Editorial de Jacques Cheminade, à paraître dans Nouvelle Solidarité N°4/2017 du 14 juillet 2017. (S"abonner ICI)
L’on peut constater que le président de la République a confié à la droite financière l’ensemble de notre politique économique : Bruno Le Maire au ministère de l’Economie et Gérald Darmanin à celui de l’Action et des Comptes publics. La promotion de ces deux ambitieux est, bien entendu, un message adressé aux marchés financiers et à Bruxelles.
Lors de son récent voyage à New York, Bruno Le Maire s’est présenté comme « Hermès » portant une lettre de « Jupiter » aux principaux dirigeants de ce monde de Wall Street que je dénonce depuis plus de trente ans. Il n’a pas mâché ses mots d’allégeance : « La France a changé, elle vous accueille, n’ayez plus d’inquiétude sur le droit du travail français...n’ayez plus d’inquiétude sur l’instabilité fiscale française. » S’adressant auparavant à des journalistes sur le contenu de son message, Hermès leur avait confié : « Je vais leur dire très simplement que l’ennemi ce n’est pas la finance, c’est le chômage... » On peut traduire par « open bar » pour l’argent-roi et rationnement pour tous les autres.

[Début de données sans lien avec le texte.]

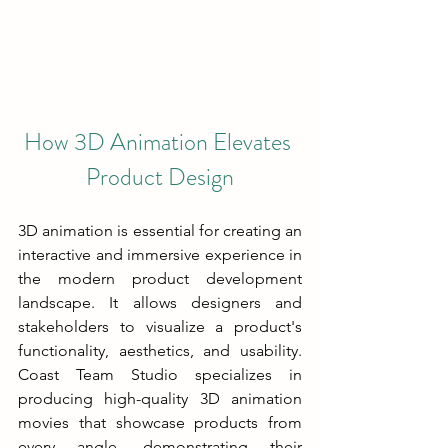
How 3D Animation Elevates 
Product Design
3D animation is essential for creating an 
interactive and immersive experience in 
the modern product development 
landscape. It allows designers and 
stakeholders to visualize a product's 
functionality, aesthetics, and usability. 
Coast Team Studio specializes in 
producing high-quality 3D animation 
movies that showcase products from 
every angle, demonstrating their 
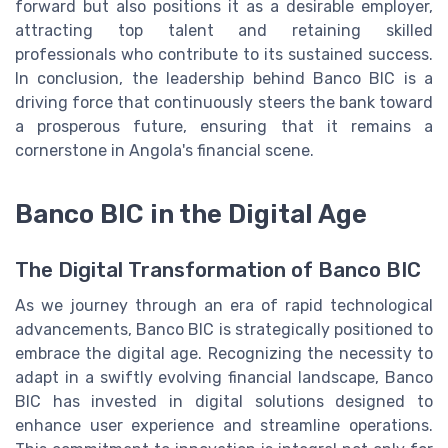
forward but also positions it as a desirable employer,
attracting top talent and retaining skilled
professionals who contribute to its sustained success.
In conclusion, the leadership behind Banco BIC is a
driving force that continuously steers the bank toward
a prosperous future, ensuring that it remains a
cornerstone in Angola's financial scene.
Banco BIC in the Digital Age
The Digital Transformation of Banco BIC
As we journey through an era of rapid technological
advancements, Banco BIC is strategically positioned to
embrace the digital age. Recognizing the necessity to
adapt in a swiftly evolving financial landscape, Banco
BIC has invested in digital solutions designed to
enhance user experience and streamline operations.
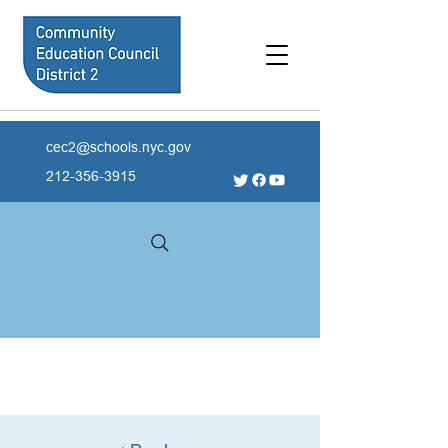
cec2@schools.nyc.gov
212-356-3915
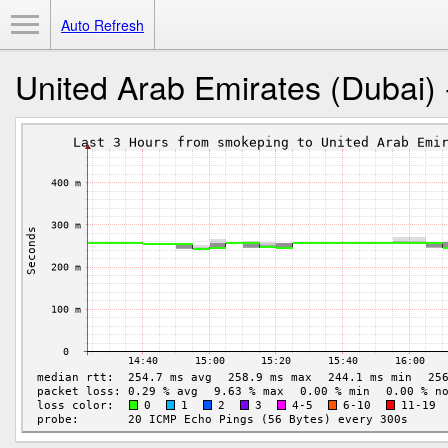
Toggle Menu
Auto Refresh
United Arab Emirates (Dubai) 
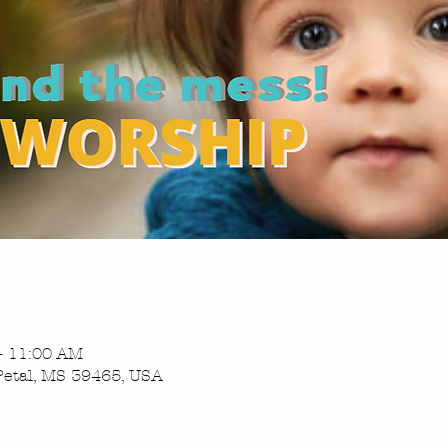
– 11:00 AM
Petal, MS 39465, USA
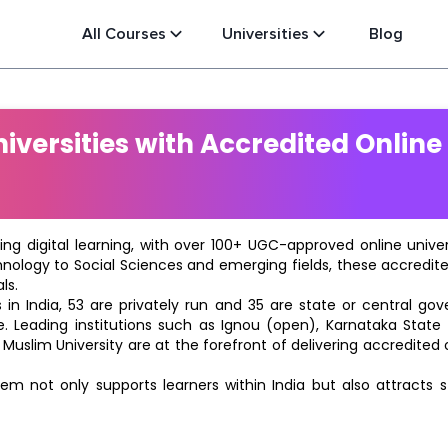
All Courses
Universities
Blog
versities with Accredited Online
ting digital learning, with over 100+ UGC-approved online univ
hnology to Social Sciences and emerging fields, these accredi
ls.
in India, 53 are privately run and 35 are state or central go
e. Leading institutions such as Ignou (open), Karnataka State O
 Muslim University are at the forefront of delivering accredite
m not only supports learners within India but also attracts 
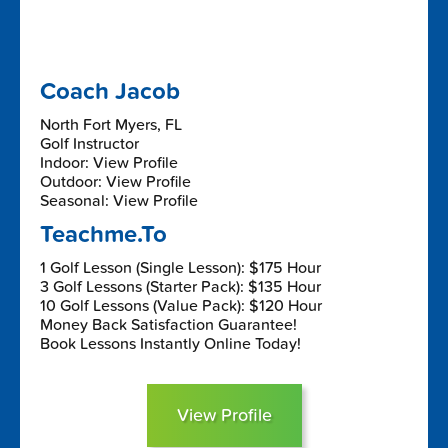
Coach Jacob
North Fort Myers, FL
Golf Instructor
Indoor: View Profile
Outdoor: View Profile
Seasonal: View Profile
Teachme.To
1 Golf Lesson (Single Lesson): $175 Hour
3 Golf Lessons (Starter Pack): $135 Hour
10 Golf Lessons (Value Pack): $120 Hour
Money Back Satisfaction Guarantee!
Book Lessons Instantly Online Today!
View Profile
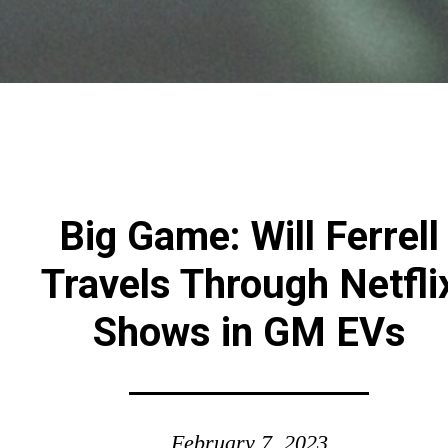
Big Game: Will Ferrell
Travels Through Netfli
Shows in GM EVs
February 7, 2023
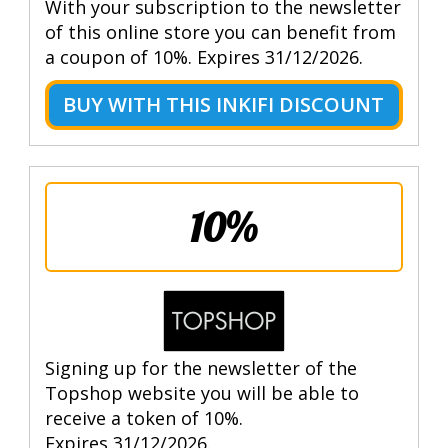
With your subscription to the newsletter
of this online store you can benefit from
a coupon of 10%. Expires 31/12/2026.
BUY WITH THIS INKIFI DISCOUNT
10%
Signing up for the newsletter of the
Topshop website you will be able to
receive a token of 10%.
Expires 31/12/2026.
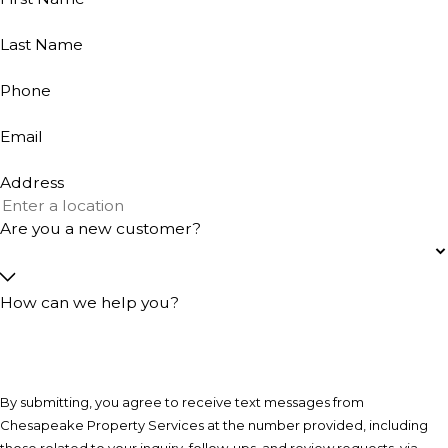
Last Name
Phone
Email
Address
Are you a new customer?
How can we help you?
By submitting, you agree to receive text messages from
Chesapeake Property Services at the number provided, including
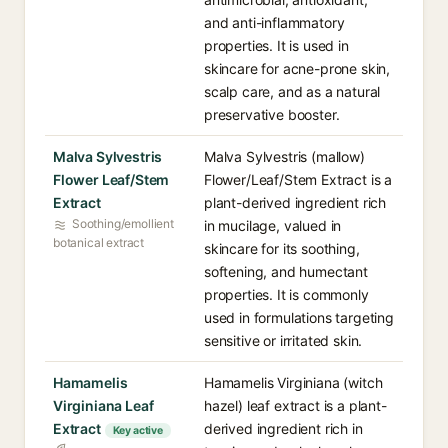
and anti-inflammatory
properties. It is used in
skincare for acne-prone skin,
scalp care, and as a natural
preservative booster.
Malva Sylvestris
Malva Sylvestris (mallow)
Flower Leaf/Stem
Flower/Leaf/Stem Extract is a
Extract
plant-derived ingredient rich
Soothing/emollient
in mucilage, valued in
botanical extract
skincare for its soothing,
softening, and humectant
properties. It is commonly
used in formulations targeting
sensitive or irritated skin.
Hamamelis
Hamamelis Virginiana (witch
Virginiana Leaf
hazel) leaf extract is a plant-
Extract
derived ingredient rich in
Key active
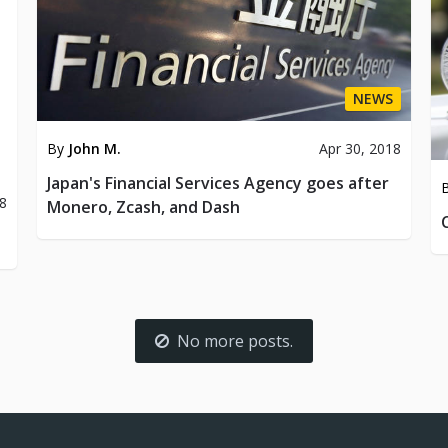
NEWS
By
John M.
Apr 30, 2018
Japan's Financial Services Agency goes after
8
Monero, Zcash, and Dash
No more posts.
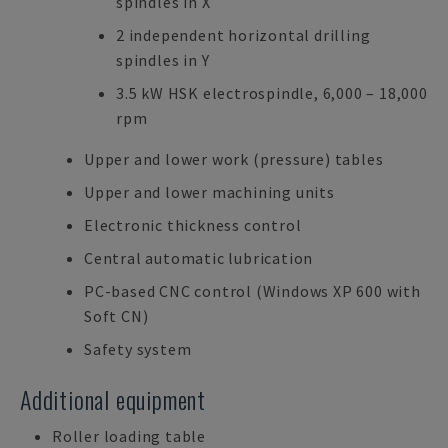
spindles in X
2 independent horizontal drilling
spindles in Y
3.5 kW HSK electrospindle, 6,000 – 18,000
rpm
Upper and lower work (pressure) tables
Upper and lower machining units
Electronic thickness control
Central automatic lubrication
PC-based CNC control (Windows XP 600 with
Soft CN)
Safety system
Additional equipment
Roller loading table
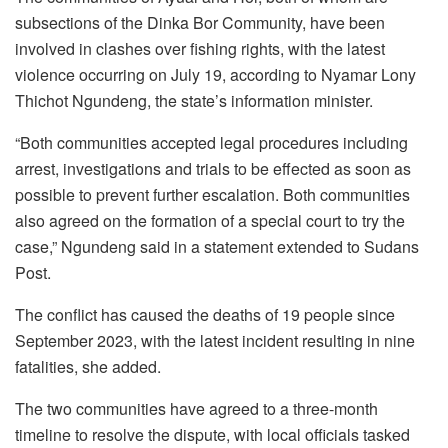
subsections of the Dinka Bor Community, have been
involved in clashes over fishing rights, with the latest
violence occurring on July 19, according to Nyamar Lony
Thichot Ngundeng, the state’s information minister.
“Both communities accepted legal procedures including
arrest, investigations and trials to be effected as soon as
possible to prevent further escalation. Both communities
also agreed on the formation of a special court to try the
case,” Ngundeng said in a statement extended to Sudans
Post.
The conflict has caused the deaths of 19 people since
September 2023, with the latest incident resulting in nine
fatalities, she added.
The two communities have agreed to a three-month
timeline to resolve the dispute, with local officials tasked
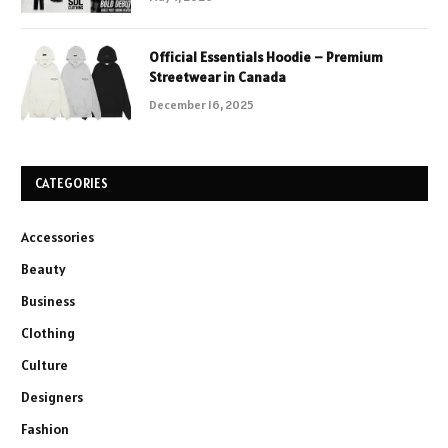
Official Essentials Hoodie – Premium
Streetwear in Canada
December 16, 2025
CATEGORIES
Accessories
Beauty
Business
Clothing
Culture
Designers
Fashion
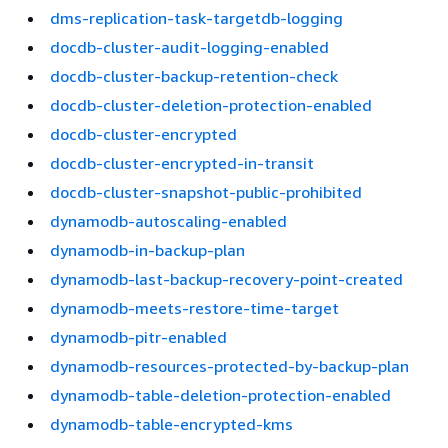
dms-replication-task-targetdb-logging
docdb-cluster-audit-logging-enabled
docdb-cluster-backup-retention-check
docdb-cluster-deletion-protection-enabled
docdb-cluster-encrypted
docdb-cluster-encrypted-in-transit
docdb-cluster-snapshot-public-prohibited
dynamodb-autoscaling-enabled
dynamodb-in-backup-plan
dynamodb-last-backup-recovery-point-created
dynamodb-meets-restore-time-target
dynamodb-pitr-enabled
dynamodb-resources-protected-by-backup-plan
dynamodb-table-deletion-protection-enabled
dynamodb-table-encrypted-kms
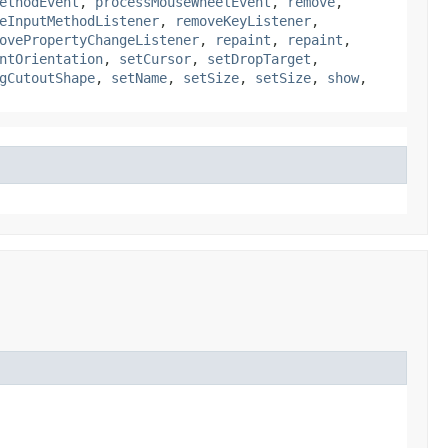
ethodEvent
,
processMouseWheelEvent
,
remove
,
eInputMethodListener
,
removeKeyListener
,
ovePropertyChangeListener
,
repaint
,
repaint
,
ntOrientation
,
setCursor
,
setDropTarget
,
gCutoutShape
,
setName
,
setSize
,
setSize
,
show
,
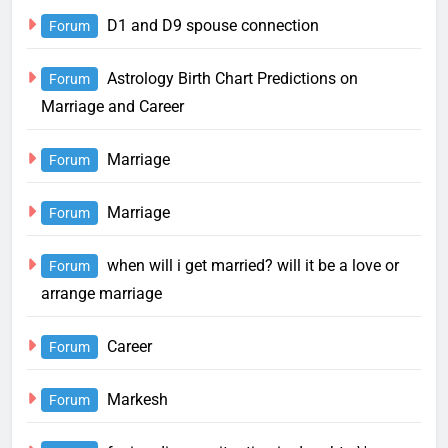
D1 and D9 spouse connection
Forum
Astrology Birth Chart Predictions on
Forum
Marriage and Career
Marriage
Forum
Marriage
Forum
when will i get married? will it be a love or
Forum
arrange marriage
Career
Forum
Markesh
Forum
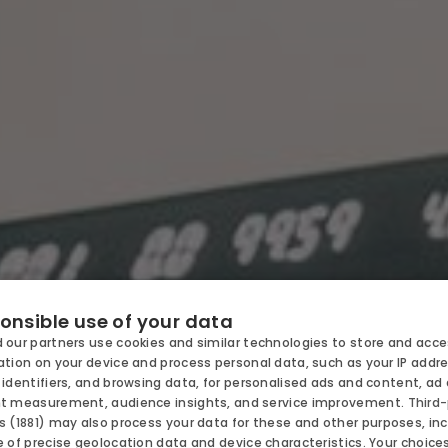
SORT
OFFERS
ODATION
onsible use of your data
 our partners use cookies and similar technologies to store and acc
CHILDR
tion on your device and process personal data, such as your IP addre
NOMY
identifiers, and browsing data, for personalised ads and content, ad
t measurement, audience insights, and service improvement.
Third
BUSINES
 (1881)
may also process your data for these and other purposes, inc
 of precise geolocation data and device characteristics. Your choice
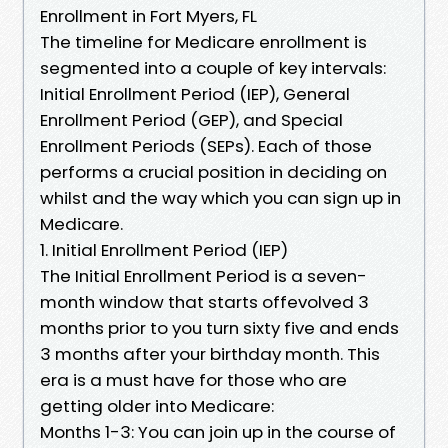
Enrollment in Fort Myers, FL
The timeline for Medicare enrollment is
segmented into a couple of key intervals:
Initial Enrollment Period (IEP), General
Enrollment Period (GEP), and Special
Enrollment Periods (SEPs). Each of those
performs a crucial position in deciding on
whilst and the way which you can sign up in
Medicare.
1. Initial Enrollment Period (IEP)
The Initial Enrollment Period is a seven-
month window that starts offevolved 3
months prior to you turn sixty five and ends
3 months after your birthday month. This
era is a must have for those who are
getting older into Medicare:
Months 1-3: You can join up in the course of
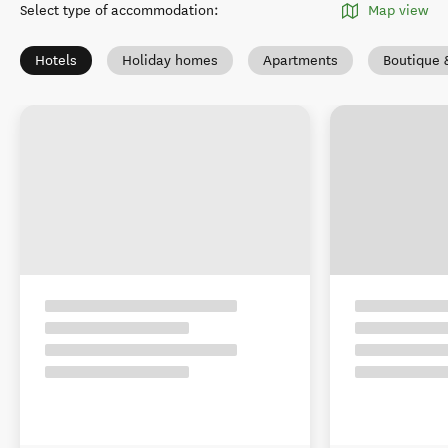
Select type of accommodation
:
Map view
Hotels
Holiday homes
Apartments
Boutique 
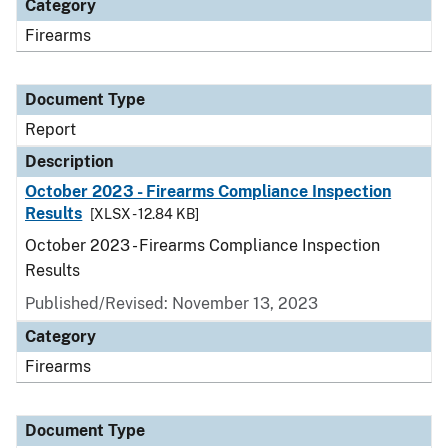
Category
Firearms
Document Type
Report
Description
October 2023 - Firearms Compliance Inspection
Results
[XLSX - 12.84 KB]
October 2023 - Firearms Compliance Inspection
Results
Published/Revised: November 13, 2023
Category
Firearms
Document Type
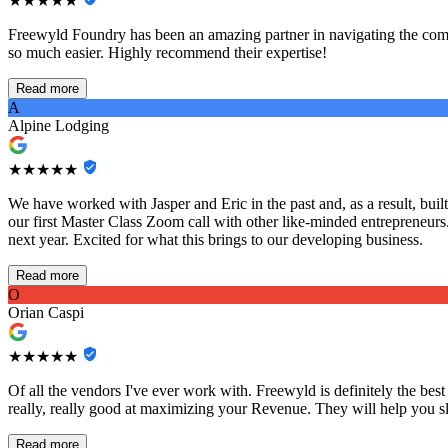
★★★★★
Freewyld Foundry has been an amazing partner in navigating the comp
so much easier. Highly recommend their expertise!
Read more
A
Alpine Lodging
★★★★★
We have worked with Jasper and Eric in the past and, as a result, bu
our first Master Class Zoom call with other like-minded entrepreneurs
next year. Excited for what this brings to our developing business.
Read more
O
Orian Caspi
★★★★★
Of all the vendors I've ever work with. Freewyld is definitely the best
really, really good at maximizing your Revenue. They will help you sl
Read more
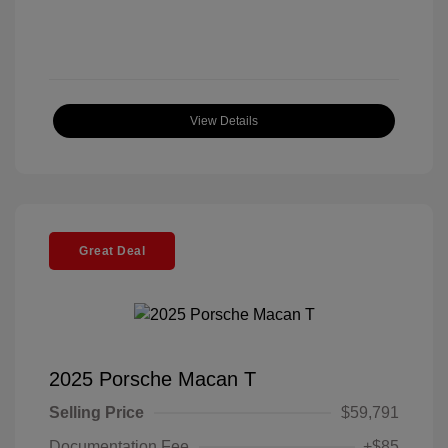
View Details
Great Deal
2025 Porsche Macan T
Selling Price
$59,791
Documentation Fee
+$85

C’est ce rationnement que Gérald Darmanin se charge d’organiser. Il a annoncé sur France info avoir proposé au Premier ministre « des mesures d’économie dans tous les ministères », à la grande surprise de la ministre de la Culture, Françoise Nyssen, qui croyait avoir obtenu au moins la sanctuarisation de son budget.
Open bar : non seulement les « impatriés » – les salariés et certains dirigeants de sociétés venus travailler en France – seront exonérés d’impôt sur le revenu pendant huit ans sur leur « prime d’impatriation » (en moyenne 30 % de leur salaire), mais, bien plus, seront supprimées les taxes sur les salaires qui frappent les entreprises non assujetties à la TVA, c’est-à-dire principalement... les banques et les assurances !
Bruno Le Maire a également évoqué l’ouverture de classes bilingues pour attirer à Paris les familles de financiers anglophones et même, selon le New York Times, la possibilité d’instaurer un régime juridique particulier en faveur des entreprises qui viendraient à Paris, afin de pouvoir continuer à bénéficier de la protection du droit britannique !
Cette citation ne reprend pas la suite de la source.